* **WORK TO COMPLETE**
Determine the number of lines in the following entries that hold the word "exekuci". Give only that number.
(MATERIAL PROVIDED Opens)
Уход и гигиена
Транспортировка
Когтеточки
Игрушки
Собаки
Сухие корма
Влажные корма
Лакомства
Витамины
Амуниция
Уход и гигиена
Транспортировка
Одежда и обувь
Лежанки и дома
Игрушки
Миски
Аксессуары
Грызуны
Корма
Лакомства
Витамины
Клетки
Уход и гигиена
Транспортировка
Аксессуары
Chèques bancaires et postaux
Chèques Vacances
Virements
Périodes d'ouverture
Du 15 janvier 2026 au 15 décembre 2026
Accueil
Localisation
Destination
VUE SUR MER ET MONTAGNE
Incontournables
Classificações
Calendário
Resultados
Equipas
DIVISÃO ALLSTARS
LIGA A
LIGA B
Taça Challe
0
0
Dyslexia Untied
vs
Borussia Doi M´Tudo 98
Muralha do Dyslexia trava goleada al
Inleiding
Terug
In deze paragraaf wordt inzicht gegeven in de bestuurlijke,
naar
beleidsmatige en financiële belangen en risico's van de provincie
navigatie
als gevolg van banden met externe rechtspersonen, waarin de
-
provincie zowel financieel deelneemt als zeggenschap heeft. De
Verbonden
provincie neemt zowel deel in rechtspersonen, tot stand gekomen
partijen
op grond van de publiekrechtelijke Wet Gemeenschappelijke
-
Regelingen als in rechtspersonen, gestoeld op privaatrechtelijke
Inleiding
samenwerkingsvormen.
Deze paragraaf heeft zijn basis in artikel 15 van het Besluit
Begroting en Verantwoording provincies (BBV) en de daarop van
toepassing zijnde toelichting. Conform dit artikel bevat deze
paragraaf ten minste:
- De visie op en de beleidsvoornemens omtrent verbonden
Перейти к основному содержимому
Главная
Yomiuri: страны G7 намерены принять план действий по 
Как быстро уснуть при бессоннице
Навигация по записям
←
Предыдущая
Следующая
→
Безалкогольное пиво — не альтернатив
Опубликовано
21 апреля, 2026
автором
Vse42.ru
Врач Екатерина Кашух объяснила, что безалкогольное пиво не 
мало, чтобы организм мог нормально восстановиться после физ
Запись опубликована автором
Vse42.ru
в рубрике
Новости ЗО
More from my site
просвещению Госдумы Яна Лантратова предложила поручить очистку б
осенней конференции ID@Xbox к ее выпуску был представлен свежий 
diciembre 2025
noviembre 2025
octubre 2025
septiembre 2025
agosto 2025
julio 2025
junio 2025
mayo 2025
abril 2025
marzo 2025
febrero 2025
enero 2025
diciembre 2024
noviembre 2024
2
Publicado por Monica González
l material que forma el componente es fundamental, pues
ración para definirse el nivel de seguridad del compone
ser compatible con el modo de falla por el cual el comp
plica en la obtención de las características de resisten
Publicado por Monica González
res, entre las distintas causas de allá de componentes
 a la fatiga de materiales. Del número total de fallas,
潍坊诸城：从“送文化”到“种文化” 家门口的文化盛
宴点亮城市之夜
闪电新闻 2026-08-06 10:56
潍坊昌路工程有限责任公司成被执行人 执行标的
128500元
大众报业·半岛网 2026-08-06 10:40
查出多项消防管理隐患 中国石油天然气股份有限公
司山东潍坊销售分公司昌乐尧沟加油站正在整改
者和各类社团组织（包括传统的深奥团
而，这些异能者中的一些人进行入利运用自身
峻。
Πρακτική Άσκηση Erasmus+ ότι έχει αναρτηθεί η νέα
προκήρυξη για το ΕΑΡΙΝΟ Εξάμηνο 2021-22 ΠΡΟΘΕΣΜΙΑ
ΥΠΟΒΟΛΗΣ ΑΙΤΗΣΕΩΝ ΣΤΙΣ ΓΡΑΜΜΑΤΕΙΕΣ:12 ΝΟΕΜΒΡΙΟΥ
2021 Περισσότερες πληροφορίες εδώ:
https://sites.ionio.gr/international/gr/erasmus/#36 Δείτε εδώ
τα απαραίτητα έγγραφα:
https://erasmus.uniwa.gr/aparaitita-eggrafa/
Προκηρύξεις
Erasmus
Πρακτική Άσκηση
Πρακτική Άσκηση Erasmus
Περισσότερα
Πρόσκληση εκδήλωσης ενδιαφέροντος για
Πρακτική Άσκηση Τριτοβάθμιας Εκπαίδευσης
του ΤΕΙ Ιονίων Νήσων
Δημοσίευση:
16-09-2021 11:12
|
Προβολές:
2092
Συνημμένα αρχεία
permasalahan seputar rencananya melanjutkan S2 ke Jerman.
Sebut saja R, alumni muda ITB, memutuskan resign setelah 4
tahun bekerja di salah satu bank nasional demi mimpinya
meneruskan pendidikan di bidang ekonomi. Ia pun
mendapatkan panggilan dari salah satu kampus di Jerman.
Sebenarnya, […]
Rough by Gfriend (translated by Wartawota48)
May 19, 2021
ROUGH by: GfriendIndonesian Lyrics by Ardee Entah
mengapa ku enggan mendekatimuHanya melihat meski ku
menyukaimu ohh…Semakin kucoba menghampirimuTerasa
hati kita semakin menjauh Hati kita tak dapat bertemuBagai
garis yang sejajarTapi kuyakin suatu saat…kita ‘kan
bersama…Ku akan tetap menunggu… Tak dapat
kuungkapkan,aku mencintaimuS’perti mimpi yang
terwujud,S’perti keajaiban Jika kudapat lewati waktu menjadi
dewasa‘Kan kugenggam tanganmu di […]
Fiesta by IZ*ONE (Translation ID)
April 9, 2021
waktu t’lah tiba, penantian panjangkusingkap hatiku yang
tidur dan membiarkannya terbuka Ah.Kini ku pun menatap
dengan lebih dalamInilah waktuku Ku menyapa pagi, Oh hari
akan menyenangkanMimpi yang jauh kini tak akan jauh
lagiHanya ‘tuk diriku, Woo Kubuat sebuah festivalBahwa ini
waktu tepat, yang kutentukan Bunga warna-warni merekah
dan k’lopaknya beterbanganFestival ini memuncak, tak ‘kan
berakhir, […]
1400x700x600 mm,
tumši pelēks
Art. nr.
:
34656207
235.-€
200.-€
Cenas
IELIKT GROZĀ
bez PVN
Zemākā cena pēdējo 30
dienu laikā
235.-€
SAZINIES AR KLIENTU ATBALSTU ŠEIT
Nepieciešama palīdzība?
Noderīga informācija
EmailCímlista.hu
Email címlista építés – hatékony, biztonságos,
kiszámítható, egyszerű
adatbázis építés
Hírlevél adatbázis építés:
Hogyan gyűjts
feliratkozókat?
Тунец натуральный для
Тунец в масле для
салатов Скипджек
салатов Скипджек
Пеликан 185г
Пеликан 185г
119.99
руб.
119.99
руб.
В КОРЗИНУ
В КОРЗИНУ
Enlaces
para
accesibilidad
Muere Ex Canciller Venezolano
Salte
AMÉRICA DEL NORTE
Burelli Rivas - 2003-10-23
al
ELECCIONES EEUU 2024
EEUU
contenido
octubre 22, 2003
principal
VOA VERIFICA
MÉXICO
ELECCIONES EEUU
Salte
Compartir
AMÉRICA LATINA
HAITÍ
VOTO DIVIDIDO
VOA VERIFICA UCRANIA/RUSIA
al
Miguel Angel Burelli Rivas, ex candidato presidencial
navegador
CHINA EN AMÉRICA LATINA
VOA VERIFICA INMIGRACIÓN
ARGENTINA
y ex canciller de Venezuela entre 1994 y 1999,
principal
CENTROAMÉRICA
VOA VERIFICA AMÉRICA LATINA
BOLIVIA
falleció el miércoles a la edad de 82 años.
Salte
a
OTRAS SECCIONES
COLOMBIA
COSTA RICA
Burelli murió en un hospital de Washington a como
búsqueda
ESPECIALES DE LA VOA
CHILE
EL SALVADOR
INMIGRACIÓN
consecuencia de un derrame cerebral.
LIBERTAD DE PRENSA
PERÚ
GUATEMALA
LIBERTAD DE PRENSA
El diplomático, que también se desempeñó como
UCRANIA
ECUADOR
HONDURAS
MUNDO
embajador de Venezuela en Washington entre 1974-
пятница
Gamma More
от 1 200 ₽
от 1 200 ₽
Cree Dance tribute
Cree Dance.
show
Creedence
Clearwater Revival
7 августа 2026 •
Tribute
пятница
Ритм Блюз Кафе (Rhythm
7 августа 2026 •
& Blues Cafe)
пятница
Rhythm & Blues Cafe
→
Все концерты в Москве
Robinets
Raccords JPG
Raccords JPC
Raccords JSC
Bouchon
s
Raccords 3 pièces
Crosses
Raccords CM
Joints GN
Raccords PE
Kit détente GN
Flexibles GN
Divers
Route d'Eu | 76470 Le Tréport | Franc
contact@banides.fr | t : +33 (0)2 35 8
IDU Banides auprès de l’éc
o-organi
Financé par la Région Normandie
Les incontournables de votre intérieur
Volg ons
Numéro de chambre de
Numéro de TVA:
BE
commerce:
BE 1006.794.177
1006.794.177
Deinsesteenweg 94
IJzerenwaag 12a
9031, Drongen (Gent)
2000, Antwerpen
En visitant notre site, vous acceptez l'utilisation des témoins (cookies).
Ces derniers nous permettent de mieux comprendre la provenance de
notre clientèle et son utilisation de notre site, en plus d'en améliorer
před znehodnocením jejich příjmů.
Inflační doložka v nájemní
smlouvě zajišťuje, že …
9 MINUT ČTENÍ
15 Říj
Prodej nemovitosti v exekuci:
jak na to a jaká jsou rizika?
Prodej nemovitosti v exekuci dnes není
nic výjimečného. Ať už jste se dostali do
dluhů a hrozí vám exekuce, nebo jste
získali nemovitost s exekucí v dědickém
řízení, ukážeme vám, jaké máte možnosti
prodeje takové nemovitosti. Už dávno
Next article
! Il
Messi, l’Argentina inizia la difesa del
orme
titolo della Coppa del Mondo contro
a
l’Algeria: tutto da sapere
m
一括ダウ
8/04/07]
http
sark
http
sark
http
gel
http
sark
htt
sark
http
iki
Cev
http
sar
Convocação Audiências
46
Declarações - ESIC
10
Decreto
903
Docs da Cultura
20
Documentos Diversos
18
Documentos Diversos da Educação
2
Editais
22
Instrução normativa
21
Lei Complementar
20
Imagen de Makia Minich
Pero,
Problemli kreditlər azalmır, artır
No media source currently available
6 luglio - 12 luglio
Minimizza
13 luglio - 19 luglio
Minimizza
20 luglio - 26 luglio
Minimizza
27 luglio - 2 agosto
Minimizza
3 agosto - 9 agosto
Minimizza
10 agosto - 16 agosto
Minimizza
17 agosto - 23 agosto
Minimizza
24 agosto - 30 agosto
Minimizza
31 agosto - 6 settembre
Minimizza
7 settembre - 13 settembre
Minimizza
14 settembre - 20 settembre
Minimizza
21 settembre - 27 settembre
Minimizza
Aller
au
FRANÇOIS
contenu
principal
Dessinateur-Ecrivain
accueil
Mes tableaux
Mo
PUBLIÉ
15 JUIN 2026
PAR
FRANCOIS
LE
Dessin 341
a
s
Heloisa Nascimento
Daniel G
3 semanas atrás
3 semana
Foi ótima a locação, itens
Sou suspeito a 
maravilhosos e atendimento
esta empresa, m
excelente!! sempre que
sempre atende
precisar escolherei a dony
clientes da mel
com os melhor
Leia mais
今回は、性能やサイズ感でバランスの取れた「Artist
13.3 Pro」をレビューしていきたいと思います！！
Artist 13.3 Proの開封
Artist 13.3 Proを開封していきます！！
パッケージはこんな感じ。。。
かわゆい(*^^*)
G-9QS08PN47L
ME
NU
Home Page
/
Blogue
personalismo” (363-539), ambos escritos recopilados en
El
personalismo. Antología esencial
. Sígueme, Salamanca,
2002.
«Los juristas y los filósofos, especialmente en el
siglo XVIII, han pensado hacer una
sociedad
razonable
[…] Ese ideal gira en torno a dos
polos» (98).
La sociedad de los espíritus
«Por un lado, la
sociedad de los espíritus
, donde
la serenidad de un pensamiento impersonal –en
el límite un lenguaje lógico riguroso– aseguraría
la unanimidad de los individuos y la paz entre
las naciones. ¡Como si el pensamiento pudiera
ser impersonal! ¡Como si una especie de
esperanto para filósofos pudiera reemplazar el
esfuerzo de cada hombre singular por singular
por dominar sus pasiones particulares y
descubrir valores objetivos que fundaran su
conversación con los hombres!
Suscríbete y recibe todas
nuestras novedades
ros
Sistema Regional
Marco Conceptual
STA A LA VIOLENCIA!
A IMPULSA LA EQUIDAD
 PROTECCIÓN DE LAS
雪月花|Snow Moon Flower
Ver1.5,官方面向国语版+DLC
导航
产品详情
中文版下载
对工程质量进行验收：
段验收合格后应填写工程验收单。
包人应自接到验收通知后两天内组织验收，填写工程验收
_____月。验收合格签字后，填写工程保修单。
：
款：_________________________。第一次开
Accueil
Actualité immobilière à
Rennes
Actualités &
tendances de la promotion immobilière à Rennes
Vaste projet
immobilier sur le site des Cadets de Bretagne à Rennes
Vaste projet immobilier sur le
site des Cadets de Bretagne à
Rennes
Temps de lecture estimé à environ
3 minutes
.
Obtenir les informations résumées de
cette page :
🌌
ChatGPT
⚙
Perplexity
(MATERIAL PROVIDED Closes)
* **RESULT BELOW**
2